このように、国鉄が独占期間であるとしても、経済成長の片翼を国鉄に依頼するやり方は、果たして正しかったと言えるのでしょうか?

十河総裁の下、政府を支えるもう一つの運輸省?

なお、話は前後しますが,昭和31年からは、現在のJRの分割民営化時にも参考とされた支社制度が導入されます。

詳細は後述しますが、この当時に既に国鉄を民営化する案もあったことがその背景にあったと言えそうです。
支社制度は、 全国を6つに分割するもので、「北海道・東北・関東・中部・関西・西部」の6支社を設置するものでした。

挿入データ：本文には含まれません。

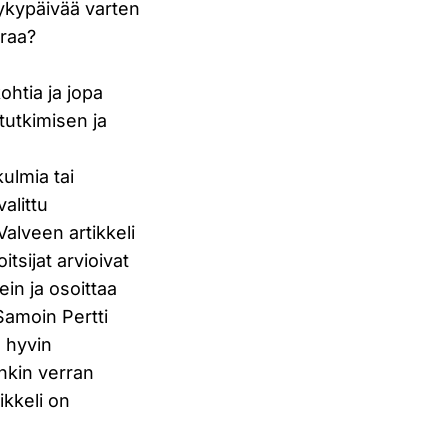
 nykypäivää varten
uraa?
htia ja jopa
tutkimisen ja
ulmia tai
alittu
alveen artikkeli
tsijat arvioivat
ein ja osoittaa
Samoin Pertti
 hyvin
onkin verran
ikkeli on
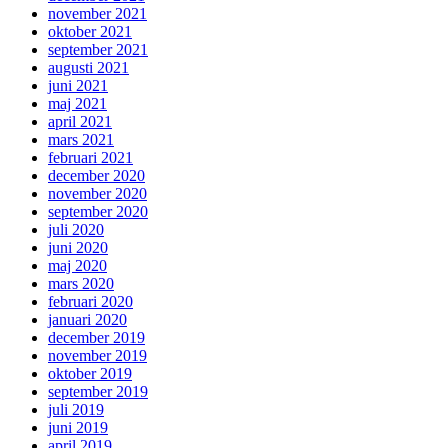
november 2021
oktober 2021
september 2021
augusti 2021
juni 2021
maj 2021
april 2021
mars 2021
februari 2021
december 2020
november 2020
september 2020
juli 2020
juni 2020
maj 2020
mars 2020
februari 2020
januari 2020
december 2019
november 2019
oktober 2019
september 2019
juli 2019
juni 2019
april 2019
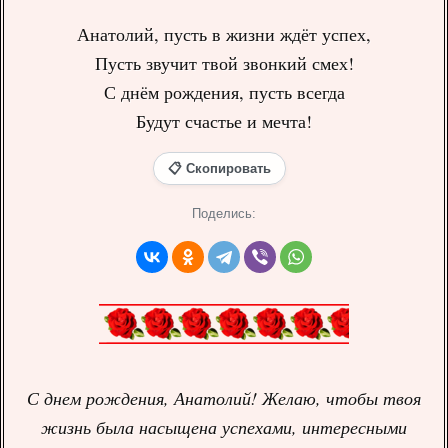
Анатолий, пусть в жизни ждёт успех,
Пусть звучит твой звонкий смех!
С днём рождения, пусть всегда
Будут счастье и мечта!
📋 Скопировать
Поделись:
С днем рождения, Анатолий! Желаю, чтобы твоя
жизнь была насыщена успехами, интересными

その後、九州・四国・新潟が分離して、9支社体制となりました。
なお、この辺は次回詳述します。
こうして、国鉄は公共企業体としての機動性を獲得するために、本社の権限を支社に委譲するとともに、老朽車両の取り替えなど行いつつ、施設の増強改良などを政府の支援を受けずに、むしろ地方納付金と言う名目で、地域の為にお金を払い続けながら、政府の意向でローカル線の建設などを推進していくことになりました。
さらに、資金調達も自ら行うこととされ、不足分は市場で集めることとされていました。
これには、主に鉄道債券(政府保証付き)の発行で調達することとなっていました。
新幹線の建設に際しては、国際銀行からの借り入れを決定するなど(これには政府としても佐藤栄作(元大阪鉄道局長、後の 第61・62・63代内閣総理大臣)を歴任の尽力もあったと言われています。

国鉄を支えた民有車両方式

国鉄は、自らの資金でもしくは民間の力を借りながら、特にこの時期注目すべきは、民有化車両でした。

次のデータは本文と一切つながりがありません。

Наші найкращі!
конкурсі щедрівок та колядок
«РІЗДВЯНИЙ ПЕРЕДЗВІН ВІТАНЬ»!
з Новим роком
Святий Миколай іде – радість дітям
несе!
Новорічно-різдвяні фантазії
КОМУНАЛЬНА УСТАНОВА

文字通り、民間の車両工場が保有する鉄道車両を何年かの年賦で国鉄が買い上げる形として考えるとしており、同じ車輌製造費用で、より多くの車両を整備することが出来るようになると考えていたようです。

 

詳細は改めて後述しますが、国鉄側の輸送力不足にある車種を選定して、車両製造工場の余力なども考慮して、三等寝台車100両や、気動車(キハ17形等)90両などが製造されることになりました。

交通技術1956年1月号から、引用

 

なお。契約に対しては下記のような条件が車両メーカー側と交わされたと、交通技術1956年1月号に記載されていましたので、併せて参考までに記載します。

引用元は、引き続き、交通技術1956年1月号です。
 

借入条件として提示されたものは、次の通りである。

  1. 全両数を賃貸借契約により借入使用する。
  2. 賃借料は次のとおりとする。車両減価償却費(3~4.5%)+金利(6%)(客車および貨車は耐用年数30年として3%の償却をデイーゼル動車は20年として4.5%の償却を、また金利は市中金利を仮りに1割2分(12%)と予想し、生産費のうちに含まれる材料費の割合を50%と見倣して、その分のみをとったと考えられる)
  3. 製作監督は、従来の製作契約の方法に準じて行う。
  4. 借入使用中、無過失により生じた車両の損害は、国鉄の負担とする。従って保険料は考慮されない。
  5. 主要材料について、国鉄が委託調達することは、行わない。